+++ Provided information

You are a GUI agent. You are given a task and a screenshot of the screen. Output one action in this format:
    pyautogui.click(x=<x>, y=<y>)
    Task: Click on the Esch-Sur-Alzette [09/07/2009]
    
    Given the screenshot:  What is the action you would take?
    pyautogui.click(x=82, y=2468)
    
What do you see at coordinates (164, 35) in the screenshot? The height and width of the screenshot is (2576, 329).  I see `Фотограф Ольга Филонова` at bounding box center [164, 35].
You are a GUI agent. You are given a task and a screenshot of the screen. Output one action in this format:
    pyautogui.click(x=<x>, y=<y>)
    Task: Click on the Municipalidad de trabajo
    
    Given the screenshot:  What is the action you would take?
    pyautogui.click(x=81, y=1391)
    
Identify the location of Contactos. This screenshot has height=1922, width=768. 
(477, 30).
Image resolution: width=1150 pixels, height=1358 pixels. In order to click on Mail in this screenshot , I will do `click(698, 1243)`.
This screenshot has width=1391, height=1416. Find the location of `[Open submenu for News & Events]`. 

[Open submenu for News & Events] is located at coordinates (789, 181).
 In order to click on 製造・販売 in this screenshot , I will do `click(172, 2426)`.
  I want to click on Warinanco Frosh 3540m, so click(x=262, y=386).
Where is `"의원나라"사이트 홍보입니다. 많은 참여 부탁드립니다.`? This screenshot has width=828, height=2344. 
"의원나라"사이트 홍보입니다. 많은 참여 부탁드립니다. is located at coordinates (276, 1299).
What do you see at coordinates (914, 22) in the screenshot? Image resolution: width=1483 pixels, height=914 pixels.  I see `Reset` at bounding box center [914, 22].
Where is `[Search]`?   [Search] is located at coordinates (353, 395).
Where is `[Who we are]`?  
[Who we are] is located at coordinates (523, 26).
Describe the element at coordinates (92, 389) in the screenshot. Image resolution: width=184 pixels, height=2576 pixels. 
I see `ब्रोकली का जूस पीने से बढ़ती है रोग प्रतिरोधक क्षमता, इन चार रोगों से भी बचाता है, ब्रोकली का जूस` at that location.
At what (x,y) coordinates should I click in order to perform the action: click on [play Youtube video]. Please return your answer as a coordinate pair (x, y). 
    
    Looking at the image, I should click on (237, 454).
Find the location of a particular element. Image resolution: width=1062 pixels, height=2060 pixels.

++++++

**Task item:**
Write all the data out again, exactly.

**Answer section:**
You are a GUI agent. You are given a task and a screenshot of the screen. Output one action in this format:
    pyautogui.click(x=<x>, y=<y>)
    Task: Click on the Esch-Sur-Alzette [09/07/2009]
    
    Given the screenshot:  What is the action you would take?
    pyautogui.click(x=82, y=2468)
    
What do you see at coordinates (164, 35) in the screenshot? The height and width of the screenshot is (2576, 329).  I see `Фотограф Ольга Филонова` at bounding box center [164, 35].
You are a GUI agent. You are given a task and a screenshot of the screen. Output one action in this format:
    pyautogui.click(x=<x>, y=<y>)
    Task: Click on the Municipalidad de trabajo
    
    Given the screenshot:  What is the action you would take?
    pyautogui.click(x=81, y=1391)
    
Identify the location of Contactos. This screenshot has height=1922, width=768. 
(477, 30).
Image resolution: width=1150 pixels, height=1358 pixels. In order to click on Mail in this screenshot , I will do `click(698, 1243)`.
This screenshot has width=1391, height=1416. Find the location of `[Open submenu for News & Events]`. 

[Open submenu for News & Events] is located at coordinates (789, 181).
 In order to click on 製造・販売 in this screenshot , I will do `click(172, 2426)`.
  I want to click on Warinanco Frosh 3540m, so click(x=262, y=386).
Where is `"의원나라"사이트 홍보입니다. 많은 참여 부탁드립니다.`? This screenshot has width=828, height=2344. 
"의원나라"사이트 홍보입니다. 많은 참여 부탁드립니다. is located at coordinates (276, 1299).
What do you see at coordinates (914, 22) in the screenshot? Image resolution: width=1483 pixels, height=914 pixels.  I see `Reset` at bounding box center [914, 22].
Where is `[Search]`?   [Search] is located at coordinates (353, 395).
Where is `[Who we are]`?  
[Who we are] is located at coordinates (523, 26).
Describe the element at coordinates (92, 389) in the screenshot. Image resolution: width=184 pixels, height=2576 pixels. 
I see `ब्रोकली का जूस पीने से बढ़ती है रोग प्रतिरोधक क्षमता, इन चार रोगों से भी बचाता है, ब्रोकली का जूस` at that location.
At what (x,y) coordinates should I click in order to perform the action: click on [play Youtube video]. Please return your answer as a coordinate pair (x, y). 
    
    Looking at the image, I should click on (237, 454).
Find the location of a particular element. Image resolution: width=1062 pixels, height=2060 pixels.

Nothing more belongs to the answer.